- Rajd Ceredigion przeszedł do historii. Walijskie asfalty były świadkiem niezwykle zaciętej rywalizacji o miejsca na podium w 7. rundzie sezonu Rajdowych Mistrzostw Europy (ERC). W tej walce znajdowali się również Miko Marczyk i Szymon Gospodarczyk, którzy w Wielkiej Brytanii zanotowali swój najlepszy występ w sezonie 2024. Polacy zachowali jednocześnie szansę na wicemistrzostwo Europy.

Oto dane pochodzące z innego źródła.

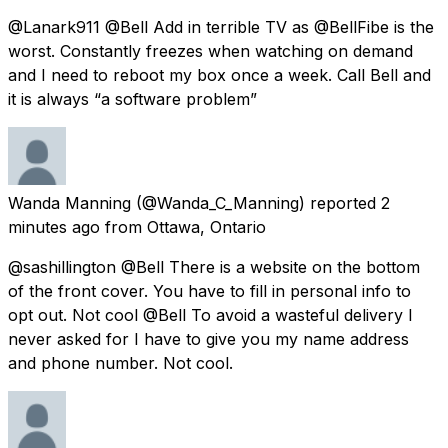
@Lanark911 @Bell Add in terrible TV as @BellFibe is the
worst. Constantly freezes when watching on demand
and I need to reboot my box once a week. Call Bell and
it is always “a software problem”
Wanda Manning
(@Wanda_C_Manning) reported
2
minutes ago
from
Ottawa, Ontario
@sashillington @Bell There is a website on the bottom
of the front cover. You have to fill in personal info to
opt out. Not cool @Bell To avoid a wasteful delivery I
never asked for I have to give you my name address
and phone number. Not cool.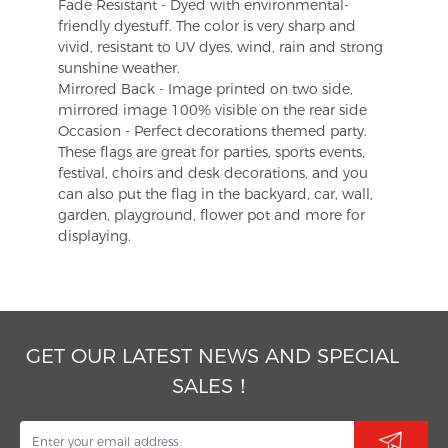
Fade Resistant - Dyed with environmental-
friendly dyestuff. The color is very sharp and
vivid, resistant to UV dyes, wind, rain and strong
sunshine weather.
Mirrored Back - Image printed on two side,
mirrored image 100% visible on the rear side
Occasion - Perfect decorations themed party.
These flags are great for parties, sports events,
festival, choirs and desk decorations, and you
can also put the flag in the backyard, car, wall,
garden, playground, flower pot and more for
displaying.
GET OUR LATEST NEWS AND SPECIAL
SALES！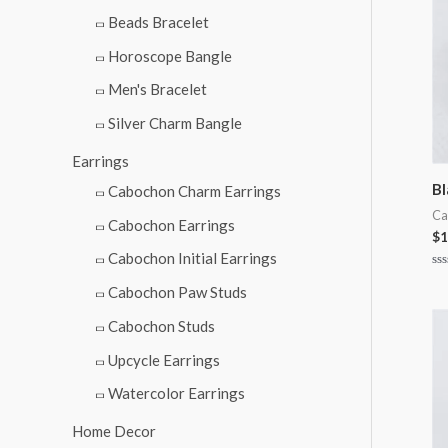
Beads Bracelet
Horoscope Bangle
Men's Bracelet
Silver Charm Bangle
Earrings
Bl
Cabochon Charm Earrings
Ca
Cabochon Earrings
$
1
Cabochon Initial Earrings
Ra
0
Cabochon Paw Studs
ou
of
Cabochon Studs
5
Upcycle Earrings
Watercolor Earrings
Home Decor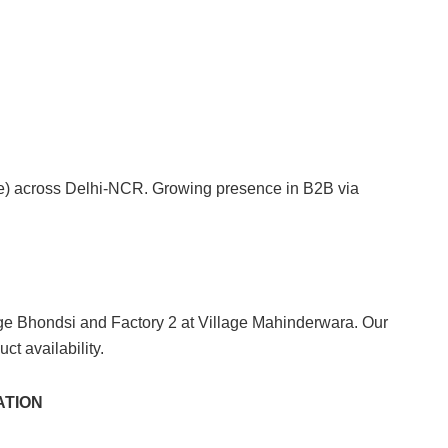
ise) across Delhi-NCR. Growing presence in B2B via
ge Bhondsi and Factory 2 at Village Mahinderwara. Our
ct availability.
ATION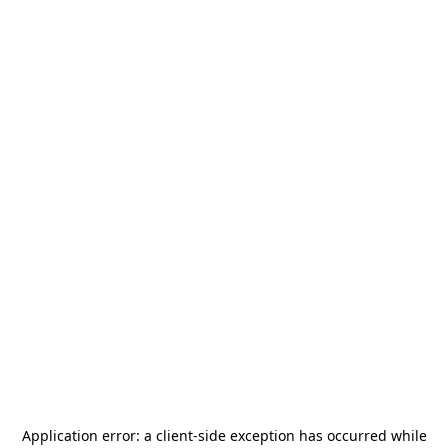
Application error: a
client
-side exception has occurred while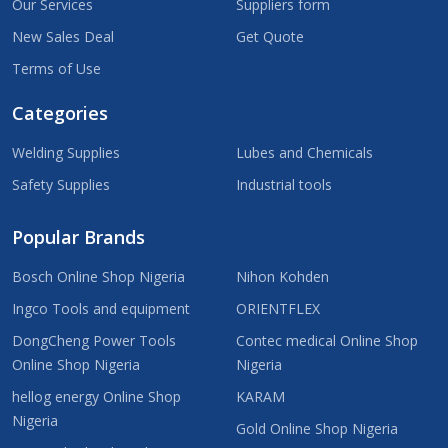
Our Services
Suppliers form
New Sales Deal
Get Quote
Terms of Use
Categories
Welding Supplies
Lubes and Chemicals
Safety Supplies
Industrial tools
Popular Brands
Bosch Online Shop Nigeria
Nihon Kohden
Ingco Tools and equipment
ORIENTFLEX
DongCheng Power Tools
Contec medical Online Shop
Online Shop Nigeria
Nigeria
hellog energy Online Shop
KARAM
Nigeria
Gold Online Shop Nigeria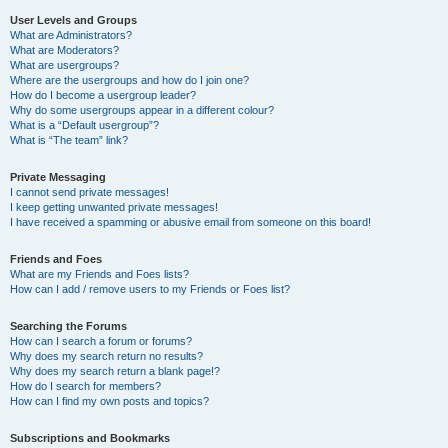
User Levels and Groups
What are Administrators?
What are Moderators?
What are usergroups?
Where are the usergroups and how do I join one?
How do I become a usergroup leader?
Why do some usergroups appear in a different colour?
What is a “Default usergroup”?
What is “The team” link?
Private Messaging
I cannot send private messages!
I keep getting unwanted private messages!
I have received a spamming or abusive email from someone on this board!
Friends and Foes
What are my Friends and Foes lists?
How can I add / remove users to my Friends or Foes list?
Searching the Forums
How can I search a forum or forums?
Why does my search return no results?
Why does my search return a blank page!?
How do I search for members?
How can I find my own posts and topics?
Subscriptions and Bookmarks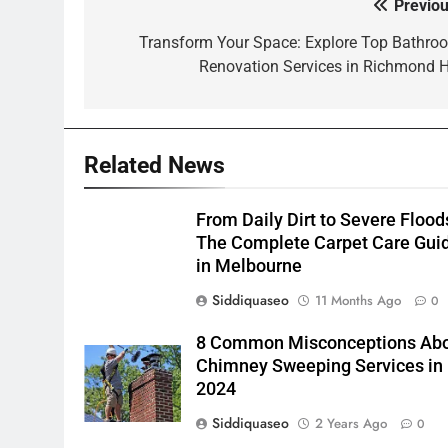
Previou
Post
navigation
Transform Your Space: Explore Top Bathro
Renovation Services in Richmond Hi
Related News
From Daily Dirt to Severe Flood
The Complete Carpet Care Gui
in Melbourne
Siddiquaseo
11 Months Ago
0
8 Common Misconceptions Ab
Chimney Sweeping Services in
2024
Siddiquaseo
2 Years Ago
0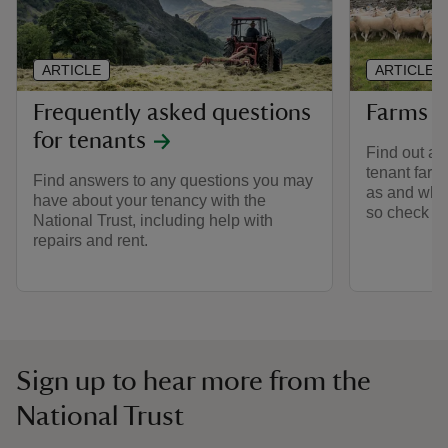
ARTICLE
ARTICLE
Frequently asked questions
Farms to
for tenants
Find out abo
tenant farm
Find answers to any questions you may
as and whe
have about your tenancy with the
so check ba
National Trust, including help with
repairs and rent.
Sign up to hear more from the
National Trust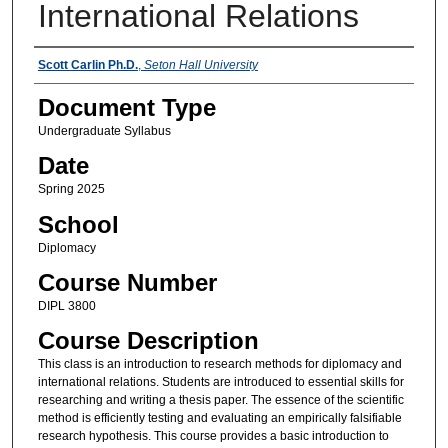
International Relations
Instructors
Scott Carlin Ph.D.
,
Seton Hall University
Document Type
Undergraduate Syllabus
Date
Spring 2025
School
Diplomacy
Course Number
DIPL 3800
Course Description
This class is an introduction to research methods for diplomacy and
international relations. Students are introduced to essential skills for
researching and writing a thesis paper. The essence of the scientific
method is efficiently testing and evaluating an empirically falsifiable
research hypothesis. This course provides a basic introduction to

Miko Marczyk i Szymon Gospodarczyk zakończyli 4. Rali Ceredigion na 4. pozycji. Załoga ORLEN Team prezentowała w Walii bardzo dobre tempo i do samego końca znajdowała się w walce o podium 7. rundy sezonu ERC. Finalnie w niedzielę dużą rolę odegrała – jak to zwykle w Wielkiej Brytanii bywa – zmienna pogoda. A to oznacza ruletkę oponiarską i wojnę strategii, w której trzeba zaryzykować, aby dać sobie szansę na stworzenie dużej różnicy.
Ostatecznie Marczyk i Gospodarczyk zakończyli przedostatnią rundę Rajdowych Mistrzostw Europy na 4. miejscu. Jest to najlepszy wynik Polaków w aktualnym sezonie ERC. Warto dodać, że do 3. miejsca załoga ORLEN Team straciła nieco ponad 3 sekundy, a do 2. miejsca zaledwie 7 sekund. To pokazuje, jak wyrównana i zacięta była rywalizacja w Rajdzie Ceredigion do samego końca. Jest to o tyle bardziej imponująca statystyka, że do walki przystąpiło ostatecznie aż 128 załóg, a Miko i Szymon pokonali w Walii nie tylko rywali z mistrzostw Europy, ale też wszystkich Brytyjczyków oraz Irlandczyków, którzy teoretycznie na własnym terenie powinni zaprezentować się najlepiej.
Marczyk i Gospodarczyk utrzymali bardzo wysokie 3. miejsce w punktacji mistrzostw Europy. Do końca sezonu pozostała już tylko jedna runda, a więc Rajd Śląska, który odbędzie się w dniach 11-13 października. Dla duetu ORLEN Team będzie to oczywiście domowa runda ERC, co napawa optymizmem w kontekście finałowej walki o wicemistrzostwo Europy.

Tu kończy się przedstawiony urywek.